# Requirement
Output every line below as it stands, dropping only the images.

Material provided section start

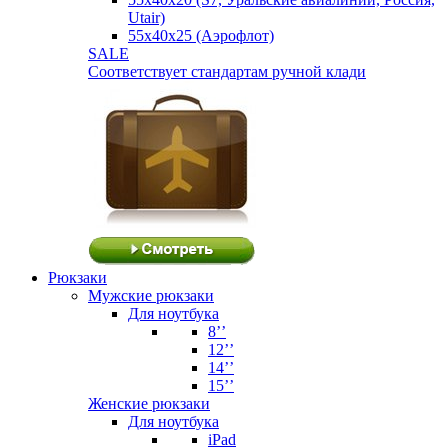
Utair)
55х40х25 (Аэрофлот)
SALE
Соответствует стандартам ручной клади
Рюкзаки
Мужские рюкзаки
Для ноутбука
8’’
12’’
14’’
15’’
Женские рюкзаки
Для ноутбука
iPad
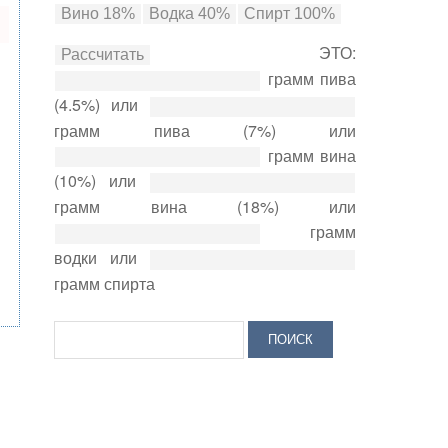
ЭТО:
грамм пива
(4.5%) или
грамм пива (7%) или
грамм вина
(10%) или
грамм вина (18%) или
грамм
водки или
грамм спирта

Material provided section end

# Reply to the task
Utair)
55х40х25 (Аэрофлот)
SALE
Соответствует стандартам ручной клади
Рюкзаки
Мужские рюкзаки
Для ноутбука
8’’
12’’
14’’
15’’
Женские рюкзаки
Для ноутбука
iPad
ЭТО:
грамм пива
(4.5%) или
грамм пива (7%) или
грамм вина
(10%) или
грамм вина (18%) или
грамм
водки или
грамм спирта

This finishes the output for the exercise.